Prelude to a Kiss is a terrific choice for Miners Alley, a really stunning piece of dramaturgy that expresses profound, even heart-rending ideas in dialogue as bright as sunlight on water and through a plot that intrigues and entertains. And though director Brenda Cook has focused more on the play's comic surface than its depths, there's some good acting on display, too. Chris Bleau is a strong anchor for the evening, playing Peter with a level of belief and integrity that convinces you of his bizarre predicament and evokes your sympathy. Joel Sutcliff contributes a welcome shot of verve and energy as his friend, and there's solid work from Tony Cantanese, Sally Clodfelter (when she calms down a little) and Flavia Florezell.
But while Courtney Hayes is wonderful in Rita's opening scenes — at once speedy, eccentric and matter-of-fact — by the wedding, she's flying through the part too fast and with too little thought. The male-female transformation is particularly problematic. Hayes doesn't seem to have really studied Dell Domnik, who plays the Old Man. In the all-important hotel-room scene with Peter, she doesn't evoke him at all, just gets weird and vaguely mannish. Nor has Domnik paid serious attention to Hayes.

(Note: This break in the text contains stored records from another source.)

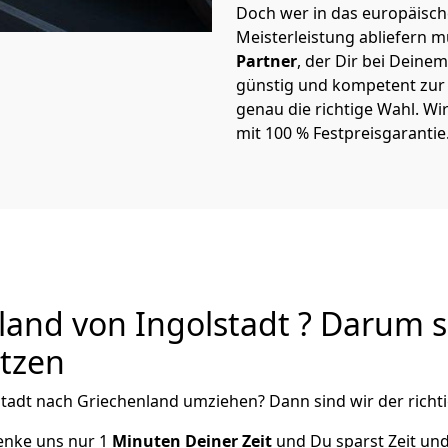
Doch wer in das europäische
Meisterleistung abliefern 
Partner
, der Dir bei Dein
günstig und kompetent zur S
genau die richtige Wahl. Wi
mit 100 % Festpreisgarantie
and von Ingolstadt ? Darum so
utzen
stadt
nach Griechenland
umziehen? Dann sind wir der richti
henke uns nur
1
Minuten Deiner Zeit
und Du sparst Zeit un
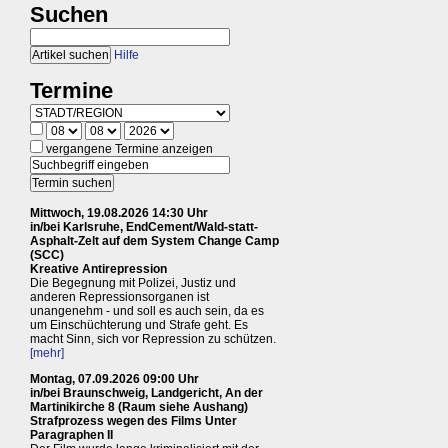
Suchen
Hilfe
Termine
vergangene Termine anzeigen
Mittwoch, 19.08.2026 14:30 Uhr
in/bei Karlsruhe, EndCement/Wald-statt-
Asphalt-Zelt auf dem System Change Camp
(SCC)
Kreative Antirepression
Die Begegnung mit Polizei, Justiz und
anderen Repressionsorganen ist
unangenehm - und soll es auch sein, da es
um Einschüchterung und Strafe geht. Es
macht Sinn, sich vor Repression zu schützen.
[mehr]
Montag, 07.09.2026 09:00 Uhr
in/bei Braunschweig, Landgericht, An der
Martinikirche 8 (Raum siehe Aushang)
Strafprozess wegen des Films Unter
Paragraphen II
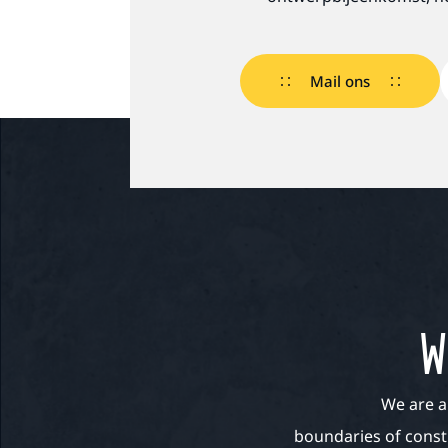
Mail ons
W
We are a
boundaries of const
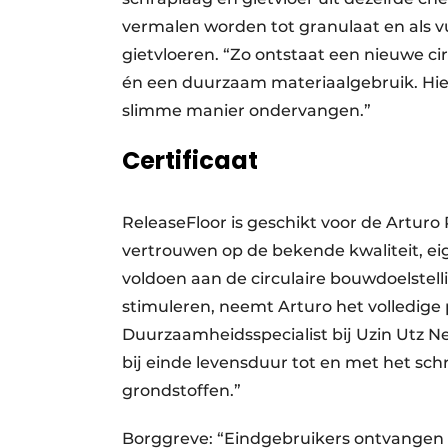
vermalen worden tot granulaat en als v
gietvloeren. “Zo ontstaat een nieuwe cir
én een duurzaam materiaalgebruik. Hie
slimme manier ondervangen.”
Certificaat
ReleaseFloor is geschikt voor de Artu
vertrouwen op de bekende kwaliteit, eige
voldoen aan de circulaire bouwdoelstell
stimuleren, neemt Arturo het volledige
Duurzaamheidsspecialist bij Uzin Utz N
bij einde levensduur tot en met het s
grondstoffen.”
Borggreve: “Eindgebruikers ontvangen bij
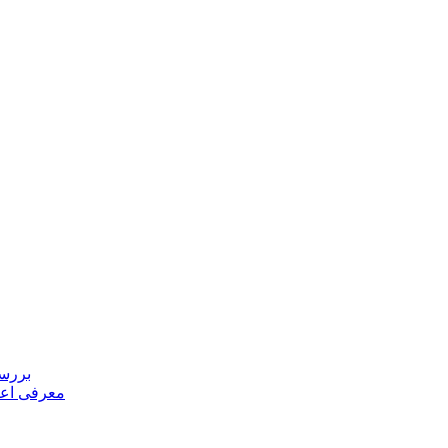
بررسی
معرفی اعض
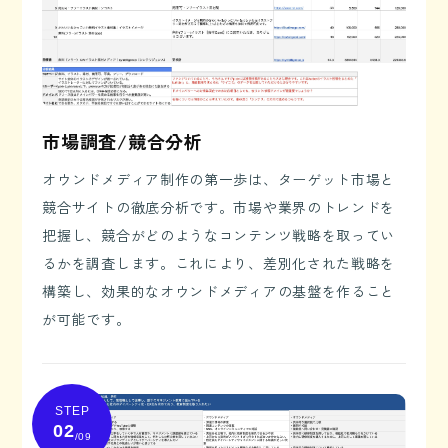
市場調査/競合分析
オウンドメディア制作の第一歩は、ターゲット市場と
競合サイトの徹底分析です。市場や業界のトレンドを
把握し、競合がどのようなコンテンツ戦略を取ってい
るかを調査します。これにより、差別化された戦略を
構築し、効果的なオウンドメディアの基盤を作ること
が可能です。
STEP
02
/09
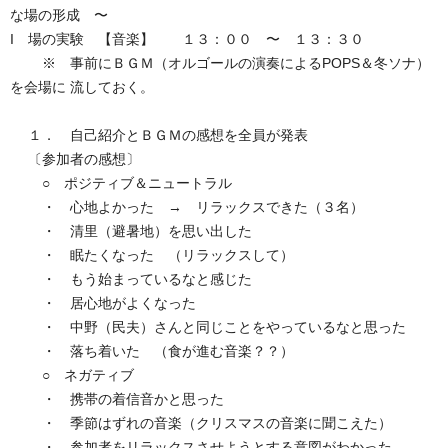
な場の形成 〜
I 場の実験 【音楽】 １３：００ 〜 １３：３０
※ 事前にＢＧＭ（オルゴールの演奏によるPOPS＆冬ソナ）
を会場に 流しておく。
１． 自己紹介とＢＧＭの感想を全員が発表
〔参加者の感想〕
○ ポジティブ＆ニュートラル
・ 心地よかった → リラックスできた（３名）
・ 清里（避暑地）を思い出した
・ 眠たくなった （リラックスして）
・ もう始まっているなと感じた
・ 居心地がよくなった
・ 中野（民夫）さんと同じことをやっているなと思った
・ 落ち着いた （食が進む音楽？？）
○ ネガティブ
・ 携帯の着信音かと思った
・ 季節はずれの音楽（クリスマスの音楽に聞こえた）
・ 参加者をリラックスさせようとする意図がわかった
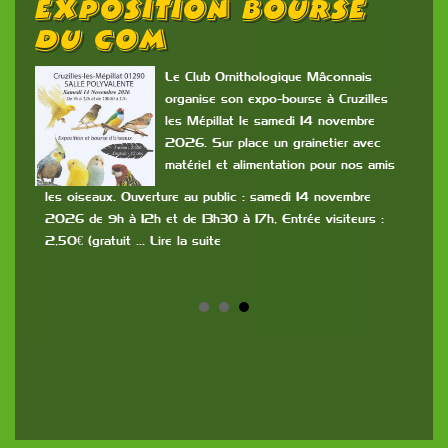
Exposition Bourse
A
Du COM
 du
Le Club Ornithologique Mâconnais
organise son expo-bourse à Cruzilles
les Mépillat le samedi 14 novembre
 les
2026. Sur place un grainetier avec
de
matériel et alimentation pour nos amis
part
dos
me
les oiseaux. Ouverture au public : samedi 14 novembre
ava
ire
2026 de 9h à 12h et de 13h30 à 17h, Entrée visiteurs :
sero
2,50€ (gratuit … Lire la suite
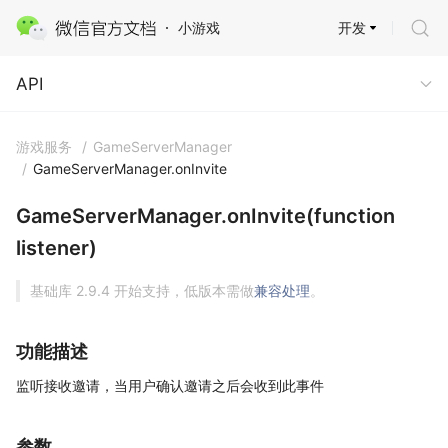
开发
小游戏
API
API
游戏服务
/
GameServerManager
/
GameServerManager.onInvite
GameServerManager.onInvite(function
listener)
基础库 2.9.4 开始支持，低版本需做
兼容处理
。
功能描述
监听接收邀请，当用户确认邀请之后会收到此事件
参数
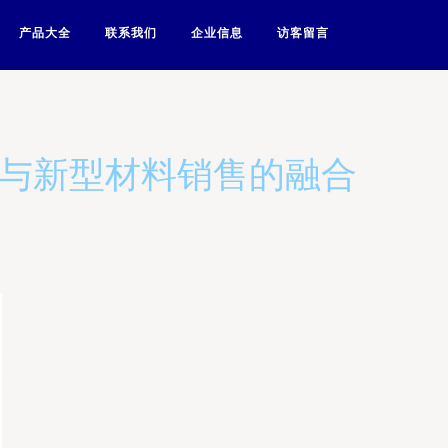
产品大全
联系我们
企业信息
访客留言
增与新型材料销售的融合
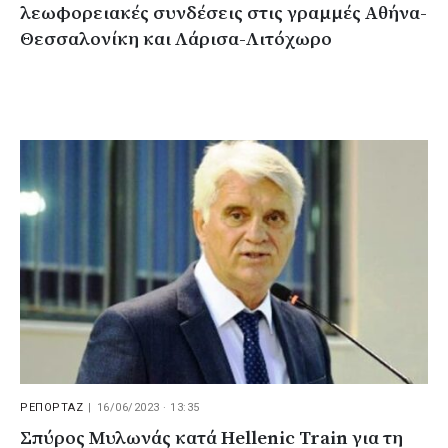
λεωφορειακές συνδέσεις στις γραμμές Αθήνα-
Θεσσαλονίκη και Λάρισα-Λιτόχωρο
ΡΕΠΟΡΤΑΖ
|
16/06/2023 · 13:35
Σπύρος Μυλωνάς κατά Hellenic Train για τη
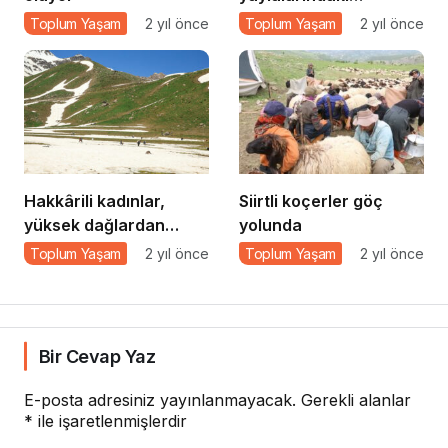
koçerlerin zorlu yaşamı
Toplum Yaşam
2 yıl önce
Toplum Yaşam
2 yıl önce
Hakkârili kadınlar,
Siirtli koçerler göç
yüksek dağlardan
yolunda
pancar topluyor
Toplum Yaşam
2 yıl önce
Toplum Yaşam
2 yıl önce
Bir Cevap Yaz
E-posta adresiniz yayınlanmayacak.
Gerekli alanlar
*
ile işaretlenmişlerdir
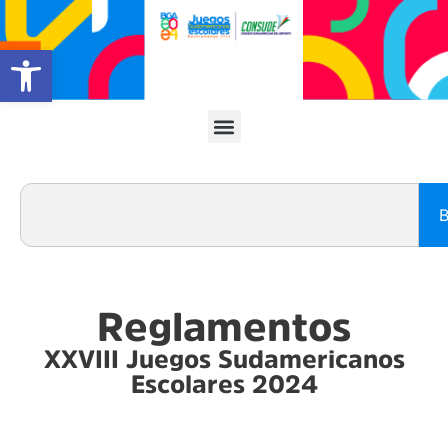
Abrir barra de herramientas
B
Reglamentos
XXVIII Juegos Sudamericanos
Escolares 2024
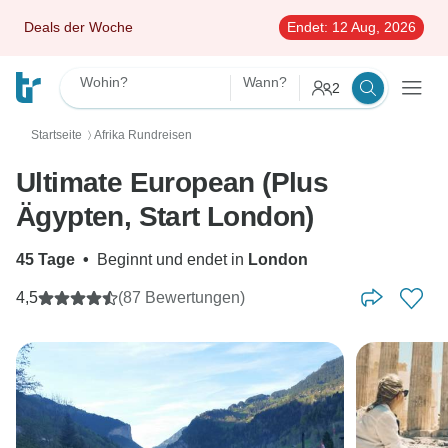
Deals der Woche
Endet:
12 Aug, 2026
Wohin?
Wann?
2
Startseite
Afrika Rundreisen
〉
Ultimate European (Plus
Ägypten, Start London)
45 Tage
•
Beginnt und endet in
London
4,5
(87 Bewertungen)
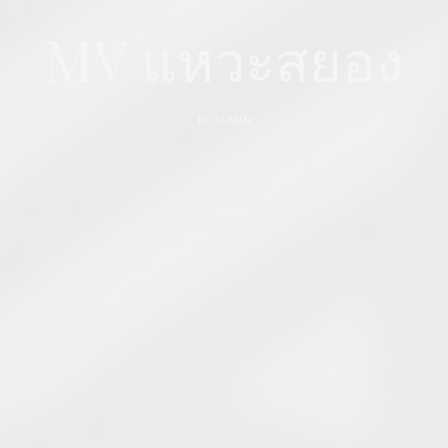
MV แหวะสยอง
by
ADMIN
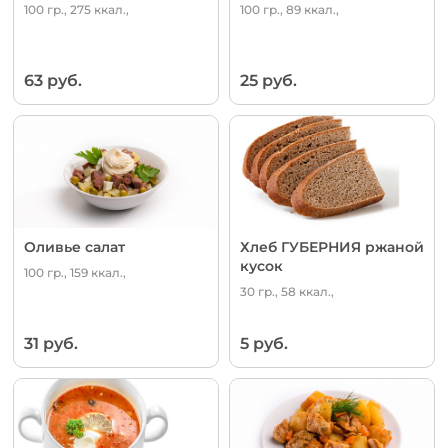
100 гр., 275 ккал.,
100 гр., 89 ккал.,
63 руб.
25 руб.
Оливье салат
Хлеб ГУБЕРНИЯ ржаной
кусок
100 гр., 159 ккал.,
30 гр., 58 ккал.,
31 руб.
5 руб.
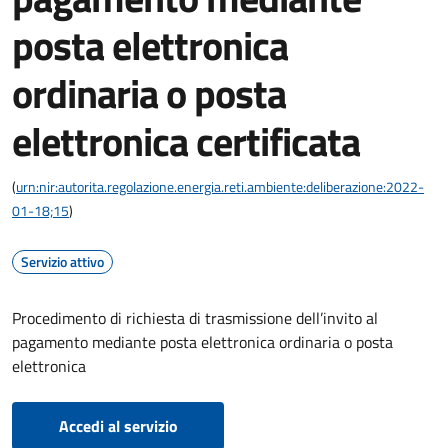
posta elettronica
ordinaria o posta
elettronica certificata
(
urn:nir:autorita.regolazione.energia.reti.ambiente:deliberazione:2022-
01-18;15
)
Servizio attivo
Procedimento di richiesta di trasmissione dell’invito al
pagamento mediante posta elettronica ordinaria o posta
elettronica
Accedi al servizio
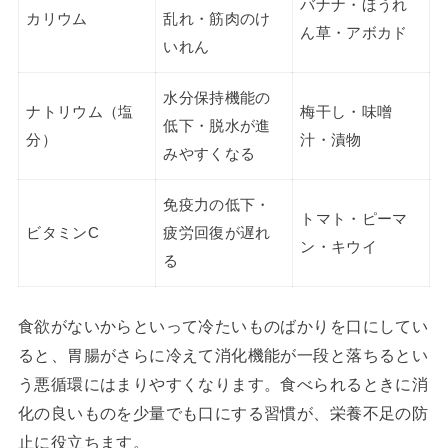
バナナ・ほうれ
カリウム
乱れ・筋肉のけ
ん草・アボカド
いれん
水分保持機能の
ナトリウム（塩
梅干し・味噌
低下・脱水が進
分）
汁・漬物
みやすくなる
免疫力の低下・
トマト・ピーマ
ビタミンC
疲労回復が遅れ
ン・キウイ
る
食欲がないからといって冷たいものばかりを口にしてい
ると、胃腸がさらに冷えて消化機能が一段と落ちるとい
う悪循環にはまりやすくなります。食べられるときに消
化の良いものを少量でも口にする習慣が、栄養不足の防
止に役立ちます。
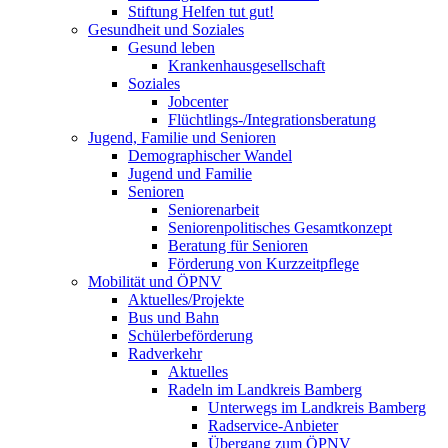
Stiftung Helfen tut gut!
Gesundheit und Soziales
Gesund leben
Krankenhausgesellschaft
Soziales
Jobcenter
Flüchtlings-/Integrationsberatung
Jugend, Familie und Senioren
Demographischer Wandel
Jugend und Familie
Senioren
Seniorenarbeit
Seniorenpolitisches Gesamtkonzept
Beratung für Senioren
Förderung von Kurzzeitpflege
Mobilität und ÖPNV
Aktuelles/Projekte
Bus und Bahn
Schülerbeförderung
Radverkehr
Aktuelles
Radeln im Landkreis Bamberg
Unterwegs im Landkreis Bamberg
Radservice-Anbieter
Übergang zum ÖPNV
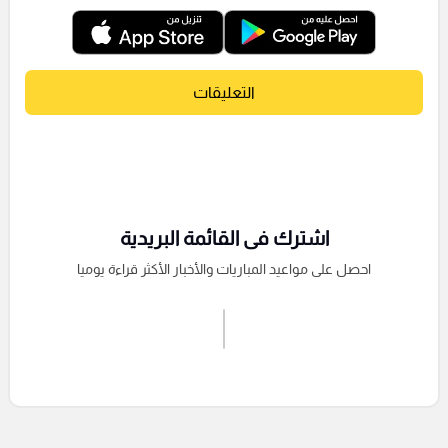
التعليقات
اشترك فى القائمة البريدية
احصل على مواعيد المباريات والأخبار الأكثر قراءة يوميا
اشترك الان
إرسال تعليق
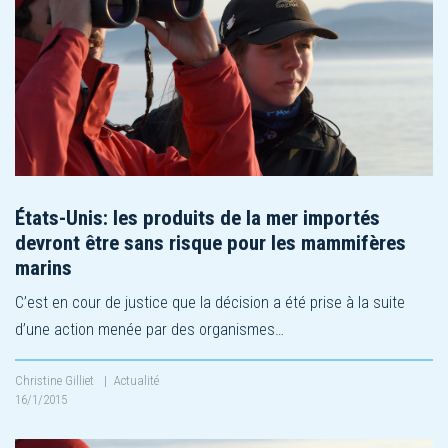
États-Unis: les produits de la mer importés
devront être sans risque pour les mammifères
marins
C’est en cour de justice que la décision a été prise à la suite
d’une action menée par des organismes…
Christine Gilliet
|
Actualité
16/1/2015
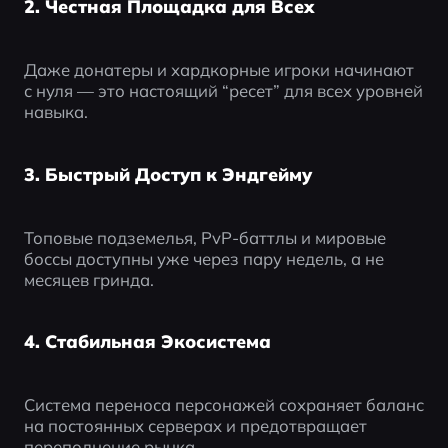
2. Честная Площадка для Всех
Даже донатеры и хардкорные игроки начинают 
с нуля — это настоящий “ресет” для всех уровней 
навыка.
3. Быстрый Доступ к Эндгейму
Топовые подземелья, PvP-баттлы и мировые 
боссы доступны уже через пару недель, а не 
месяцев гринда.
4. Стабильная Экосистема
Система переноса персонажей сохраняет баланс 
на постоянных серверах и предотвращает 
переполнение рынка.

Switching personae is an acting challenge that requires humility and skill; the actor has to take on the aura, the reality, of the other person without resorting to cheap mimicry. The fact that neither Hayes nor Domnik really achieves this hurts the production. There's a poignant sadness to Peter's encounter with the Old Man, his yearning for the beloved who both is and isn't with him, but despite my delight in the play, I simply couldn't bring myself to suspend disbelief sufficiently to feel it.
Lucas is the author of Longtime Companion, one of the first films about AIDS. When Prelude to a Kiss opened in New York in 1990 (starring the luminous Mary-Louise Parker, who's currently gracing Showtime's Weeds), critics interpreted it as an oblique commentary on the health crisis that transformed so may virile young partners into old men almost overnight. That's a convincing interpretation, but the play's theme is universal. All of us who've been in love have wondered just what makes this one person among all others so special, particular and dear, how well we know him or her, and how we'll live with the inexorable changes caused by time.